竹内良知から葉書。名古屋大学へは十二日に行く。したがって名古屋へは明日行く。

午後、井上さんのところへ行く。庫本さんと入れ代りの件。

風呂、散髪。

今日が経濟的に一番ピンチであろう。そうあらせたい。來年三月まではどうやらもつだろう。來年四月を目標にする。こんどの名古屋行もその伏線の意味もある。

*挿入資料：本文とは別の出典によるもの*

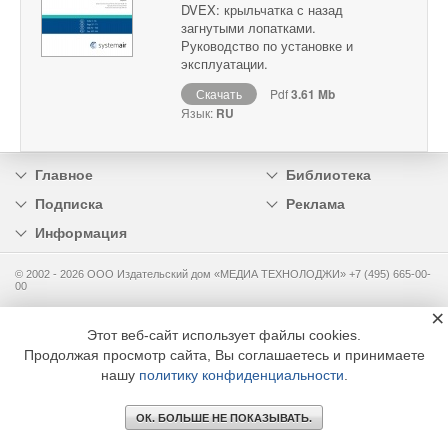
DVEX: крыльчатка с назад
загнутыми лопатками.
Руководство по установке и
эксплуатации.
Скачать
Pdf
3.61 Mb
Язык:
RU
Главное
Библиотека
Подписка
Реклама
Информация
© 2002 - 2026 OOO Издательский дом «МЕДИА ТЕХНОЛОДЖИ» +7 (495) 665-00-
00
×
Этот веб-сайт использует файлы cookies.
Продолжая просмотр сайта, Вы соглашаетесь и принимаете
нашу
политику конфиденциальности
.
ОК. БОЛЬШЕ НЕ ПОКАЗЫВАТЬ.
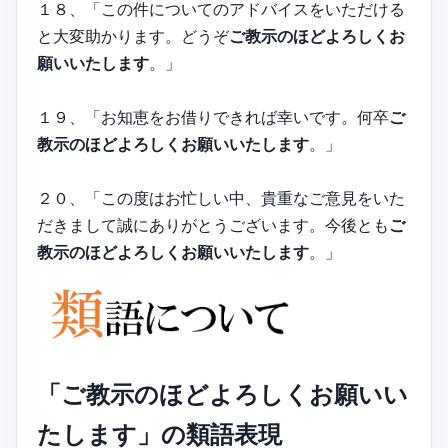
１８、「この件についてのアドバイスをいただける
と大変助かります。どうぞ
ご教示のほどよろしくお
願いいたします
。」
１９、「お知恵をお借りできれば幸いです。何卒
ご
教示のほどよろしくお願いいたします
。」
２０、「この度はお忙しい中、貴重なご意見をいた
だきまして誠にありがとうございます。今後とも
ご
教示のほどよろしくお願いいたします
。」
「ご教示のほどよろしくお願いい
たします」の類語表現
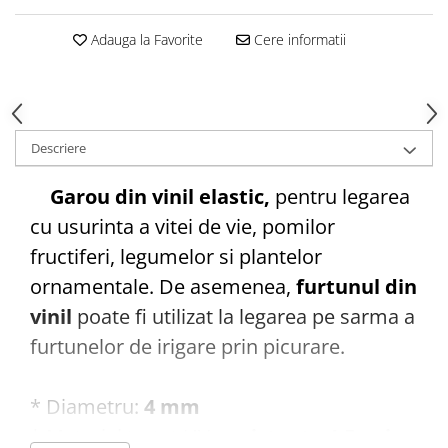
Vase din fonta
Adauga la Favorite
Cere informatii
Articole pentru ferma si
echipament
Accesorii de balotat
Asomatoare animale si capse
Descriere
Saci de rafie, saci raschel
Garou din vinil elastic,
pentru legarea
Unelte
cu usurinta a vitei de vie, pomilor
Casa si gradina
fructiferi, legumelor si plantelor
Articole intretinerea plantelor
ornamentale. De asemenea,
furtunul din
Capcane feromonale si lipicioase
Ingrasaminte gazon, conifere, si
vinil
poate fi utilizat la legarea pe sarma a
flori
furtunelor de irigare prin picurare.
Materiale de legat
Plasa plante cataratoare
* Diametru:
4 mm
Plase de protectie
* Material tratat UV:
rezistenta 4-5 ani
Sere si solarii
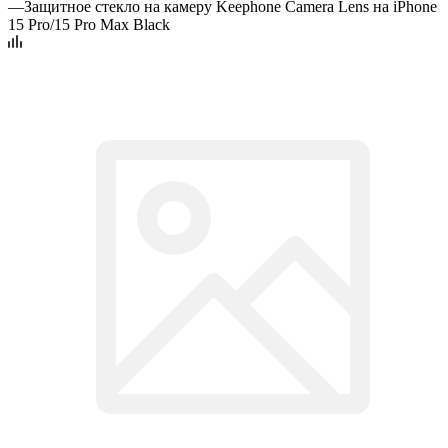
—
Защитное стекло на камеру Keephone Camera Lens на iPhone
15 Pro/15 Pro Max Black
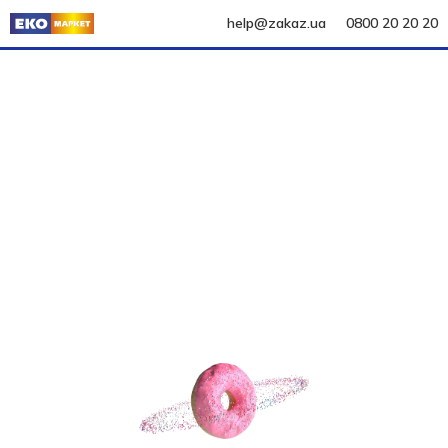
help@zakaz.ua
0800 20 20 20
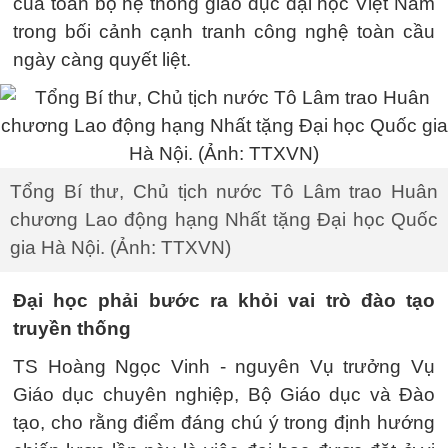
của toàn bộ hệ thống giáo dục đại học Việt Nam
trong bối cảnh cạnh tranh công nghệ toàn cầu
ngày càng quyết liệt.
Tổng Bí thư, Chủ tịch nước Tô Lâm trao Huân
chương Lao động hạng Nhất tặng Đại học Quốc
gia Hà Nội. (Ảnh: TTXVN)
Đại học phải bước ra khỏi vai trò đào tạo
truyền thống
TS Hoàng Ngọc Vinh - nguyên Vụ trưởng Vụ
Giáo dục chuyên nghiệp, Bộ Giáo dục và Đào
tạo, cho rằng điểm đáng chú ý trong định hướng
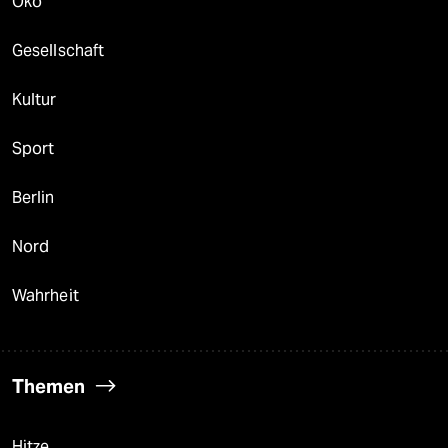
Öko
Gesellschaft
Kultur
Sport
Berlin
Nord
Wahrheit
Themen
Hitze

アラゴンは、フランス共産党大会で、「労働者万能主義に悪影響を及ぼしている」という。

夜、明日の用意等で。

政治学校よりあしやの方がずっと感じがいい。

発信 竹内良知 近藤政世 山本晴義 理論社

受信 竹内良知

 

○十月十一日(月)  晴 暖

『唯物論と弁証法』十月十五日発行の分一冊着。また一、〇〇〇部増刷。

午後三時すぎ家を出る。三時半大阪発の名古屋行準急にのる。九時五分名古屋着。十時近藤氏の家へつく。はがきがまだついていなかったので、突然であった。

受信 樺俊雄

 

○十月十二日(火)  晴 暖

午後名大文学部へ行く。平林氏、竹内氏、眞下氏に会う。一旦別れ、栄町へ行く。明治製菓で眞下氏、竹内氏に会う。

 

○十月十三日(水)  晴 寒

午前十一時名大文学部へ。本田喜代治氏に会う。眞下氏、竹内氏にも会う。一旦近藤氏へかえる。三時すぎ家を出る。五時発近鉄特急にのる。八時大阪着。九時家へつく。

夜、事務的な用事をする。

急に寒くなった。

発信 岩波書店 法律文化社

受信 母 岩波書店 法律文化社

 

○十月十四日(木)  晴 暖

午後、第一銀行へ行く。みかげへよる。小川君にあう。平凡社の『人名辞典』ができている。五時、山本君のところへ行く。名古屋の話。家へかえってから、井上さんの所へ行く。引越しの件。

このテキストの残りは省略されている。